Students have occupied the University of London’s administrative center, Senate House

Senate House Around 70 students have occupied Senate House, the administrative centre of University of London, in protest over the governments plans to privatise the student loan book, the closure of University of London Union and in support of Higher Education workers fighting for improved pay.

This follows a wave of occupations in universities across the country in the last few days including Edinburgh, Birmingham, Sussex and Goldsmiths. Their demands include:

  1. The university issue a statement condemning the privatisation of the student loan book, which a secret report by its buyers at the Rothschild bank states should be followed with a retrospective interest rate hike which will further add to historic levels of student debt.
  2. The university abandon its plans to take our University of London Union out of the hands of students and pass it over to unelected management. This threatens all the services and societies ULU facilitates and is a fundamental attack on our right to unionise.

  3. That the completely reasonable demands over pay and conditions, put forward by higher education academic unions and the 3 Cosas campaign and Justice for Cleaners, be met: giving academic staff the resources they need to do their jobs, and bringing the sick pay, holidays and pensions of contracted university staff in line with in-house staff.

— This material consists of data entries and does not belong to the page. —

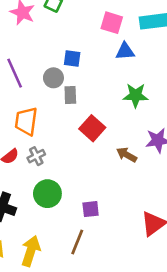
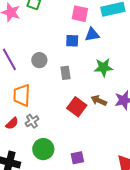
blue square: (72, 59) -> (72, 41), moved
gray rectangle: (70, 95) -> (65, 73), moved
red square: (92, 128) -> (77, 107), moved
brown arrow: (127, 155) -> (99, 100), moved

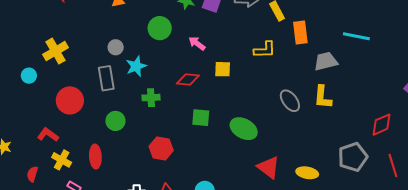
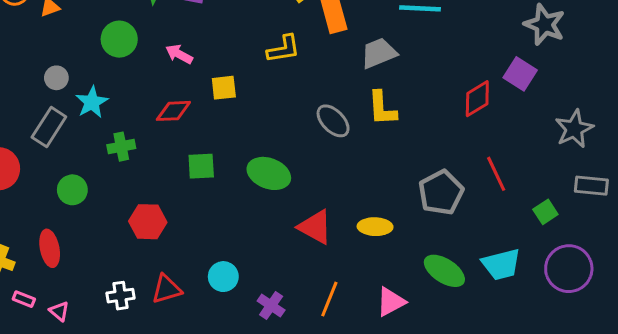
gray rectangle: (106, 78) -> (49, 127), turned 50
red diamond: (382, 125) -> (477, 99), moved
red line: (393, 166) -> (496, 174), moved

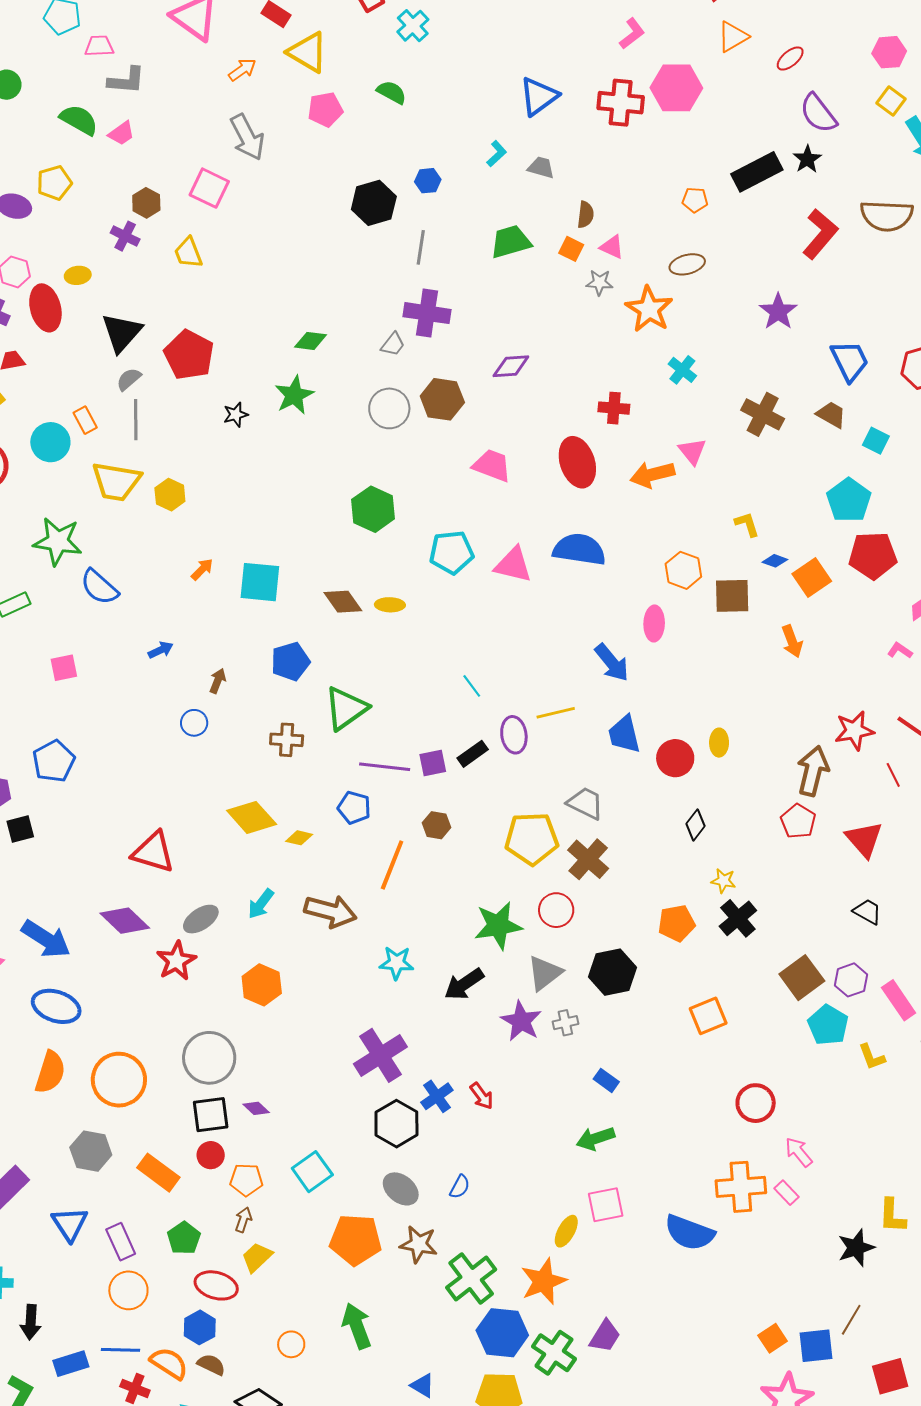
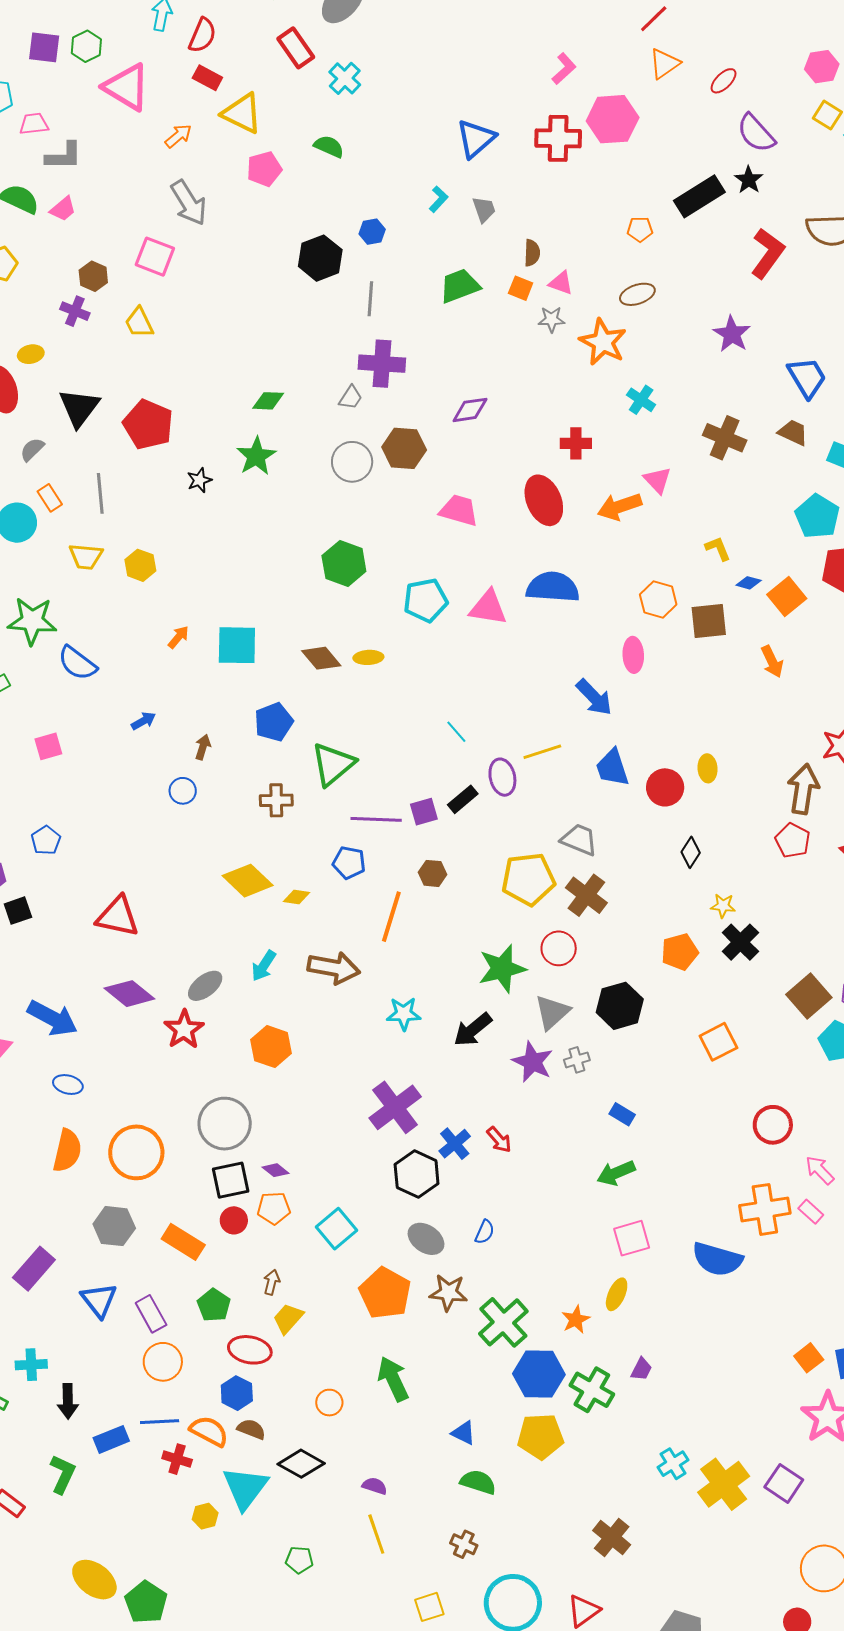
gray trapezoid: (541, 167) -> (484, 209), turned 60
gray semicircle: (129, 379) -> (32, 449), moved
yellow trapezoid: (116, 481) -> (86, 556), size x0.7
blue pentagon: (54, 761) -> (46, 840), size x0.7
red triangle: (153, 852) -> (118, 917), moved
blue ellipse: (56, 1006) -> (68, 1085), size x0.6
orange pentagon: (246, 1180) -> (274, 1208), moved
yellow ellipse: (566, 1231) -> (617, 1294), moved
orange pentagon: (356, 1240) -> (385, 1293), turned 30
orange star: (544, 1281) -> (576, 1320), size x0.6
purple trapezoid: (605, 1336) -> (641, 1369), size x0.7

Save uluMya Pope-Weidemann, a student at SOAS and part of the occupation said “With the privatisation of the student loan book, the lib dem betrayal of students is complete. We are already being saddled with record breaking financial burdens, crushed between soaring living costs and plummeting employment prospects. The assurances that interest rates are safe in bankers’ hands is laughable, it’s like trusting a shark to look after a seal. £900m of student loans sold off to the Rothschild bank for £160m and they have the nerve to call it value for public money? The Tories and their friends are conspiring to squeeze every last penny out of what is fast becoming Britain’s lost generation. And we won’t take this degree of shameless exploitation lying down. The government can expect growing resistance nationally.”

The Student Assembly Against Austerity works as part of the People’s Assembly and is a broad based campaign against cuts, privatisation and in defense of the welfare state and public services.